Most of the above, and more, are done by every RGO, and so many of them do it happily and without complaining. Newbies like me often don't realize how much hard work goes into a race, because these experienced guys make it look easy. It's not. It's exhausting, time consuming and too often, thankless.

But this weekend, the Goldseekers Committee are owed special thanks from all of us. Last night, one of the biggest disasters that can befall a musher happened to one of the guys competing in the eight dog class - two of his dogs came loose from the tug lines that attach them to the rest of the team, and charged off into the darkness. The Goldseekers Committee and volunteers immediately launched a search effort. For many hours they walk, rode and drove backwards and forwards across the state forest and surrounds, looking for the dogs. Some might say that it's not the committee's responsibility to hunt for dogs that don't belong to them, but that wasn't even a question that occurred to these folks. On a weekend where they were already tired, cold and ridiculously busy, they gave up many hours of rest and sleep. So far, the dogs have not been found, despite hopes that they might see or hear the other teams running this morning, and follow another team back to camp. 

Looking at the committee running racing, pee wee events and presentations today, most of us wouldn't have known how tired they were. Seriously sleep deprived, worried for the missing dogs, concerned for distressed dog owners, they nonetheless continued in a thoroughly professional fashion, emphasizing the positives and congratulating achievements. 

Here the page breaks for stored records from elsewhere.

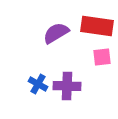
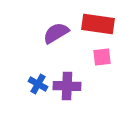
red rectangle: moved 1 px right, 2 px up
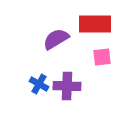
red rectangle: moved 3 px left; rotated 8 degrees counterclockwise
purple semicircle: moved 6 px down
blue cross: moved 1 px right
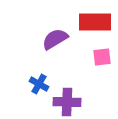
red rectangle: moved 2 px up
purple semicircle: moved 1 px left
purple cross: moved 16 px down
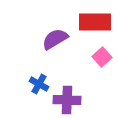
pink square: rotated 36 degrees counterclockwise
purple cross: moved 2 px up
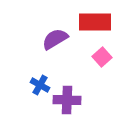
blue cross: moved 1 px right, 1 px down
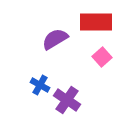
red rectangle: moved 1 px right
purple cross: rotated 32 degrees clockwise
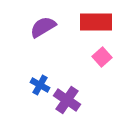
purple semicircle: moved 12 px left, 12 px up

RGOs are the backbone of sled dog racing in Australia (and probably in many other places too). We owe them a massive debt of gratitude. Until every newbie has "done time" on a committee, they can only underestimate the amount of work that goes into hosting an event like this. I sincerely hope that the experienced folks will encourage newbie participation and educate a new generation of mushers on how to run an event, just as they train us on how to run our dogs.